Why should a province then ask the federal government to please declare an emergency in that province?
This is a rather domineering and unacceptable form of federalism, and I am surprised that a political party such as the Reform Party, which calls itself decentralizing, would present a bill such as this. But the Reform Party is not short on contradictions, and I will come back to this later.
I was saying this prerogative of declaring a local emergency should be held by the provinces. In the United States, 43 states out of 50 have given themselves the prerogative of declaring an emergency, because the government of an American state or of a province is much closer and has different services that are close to the people and that should be implemented.
This control over various local governments and various local instruments is the responsibility of a provincial government—or a state government, in the United States—and not of the federal government.

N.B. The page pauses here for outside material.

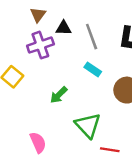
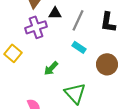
gray line: (92, 37) -> (78, 20), turned 45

I can hardly imagine the current Prime Minister declaring a state of emergency in Quebec during the ice storm crisis, for example.

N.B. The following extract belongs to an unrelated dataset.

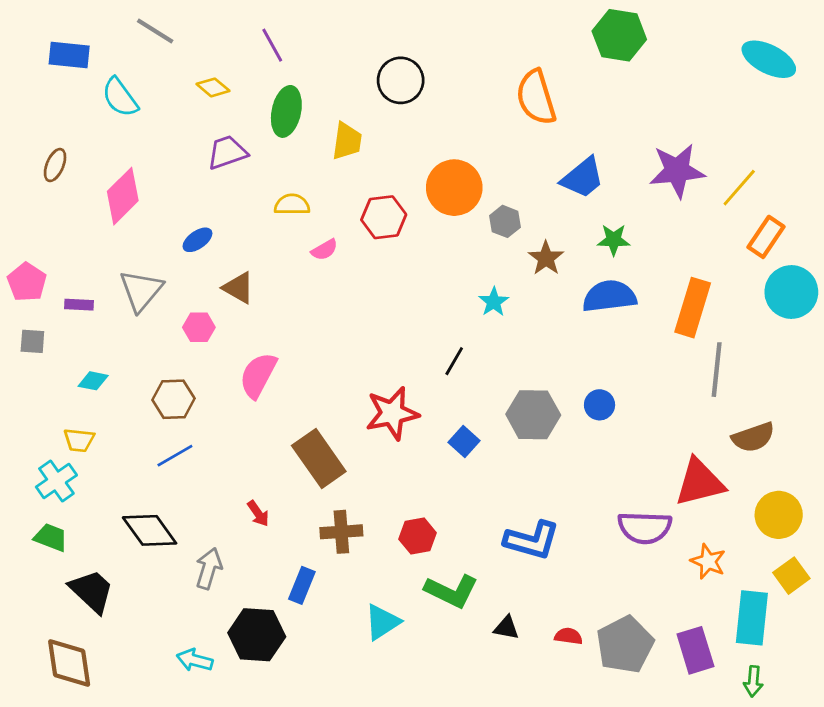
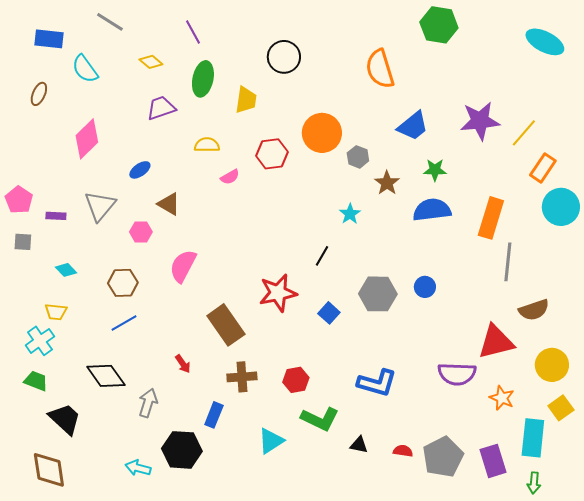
brown ellipse: (55, 165) -> (39, 94), moved
cyan diamond: (93, 381) -> (66, 270), turned 35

The other problem is the very broad definitions contained in this bill. What does the Reform Party mean by “goods and services” or by “unreasonable or inflationary prices”?
The interpretation that can be given to those important terms is nowhere to be found in the bill and does not reflect what should have been the underlying values of this bill. The government is given such latitude that it is ridiculous.
In the Reform philosophy, when it comes to punishment it is amazing to see to what lengths Reform members are willing to go to please their constituents, namely voters from western Canada.
The bill provides that the amount of the fine for a second or subsequent offence may be double the amount of the previous fine. The amount of the various fines that may be given to those who commit this offence can be multiplied. That goes completely against the philosophy that exists in Quebec.
Similarly, according to the Reform logic based on law and order, the person is liable to be convicted for a separate offence for each day on which the offence is committed. Therefore, if a person commits the offence over a period of ten days, he or she will be charged ten times, which is not only redundant but also ridiculous.
Another contradiction I would like to mention is clause 9. Under clause 9 of this bill, the Senate or the House of Commons may revoke a national emergency proclamation. For a political party that is against the Senate in its present form, it is a little surprising to see that it is willing to give the same power to ten senators as it is giving to twenty members of the House of Commons. It is surprising and even disappointing for us to see senators being given that kind of power. We want to see the Senate abolished.
This was another contradiction of the Reform Party that I wanted to point out.
Finally, under clause 12, the governor in council may make regulations for carrying out the purposes of the act. We believe that this regulatory power, as defined in this bill, is much too broad and that letting a government rule by order in council in a critical situation like an emergency is definitely not in the public interest.
Therefore, the title of the legislation is inappropriate, in that it is too partisan. The bill lacks clarity and opens the door to misinterpretations. The principle of the act and the order proposed by Reformers would be served only too well by this bill. The Senate would play a key role in implementing this legislation, which is unacceptable, as senators are appointed by friends of the government. As a result, the federal government would have too much latitude to interfere in areas that must remain exclusively under provincial jurisdiction.
For these reasons we oppose this bill.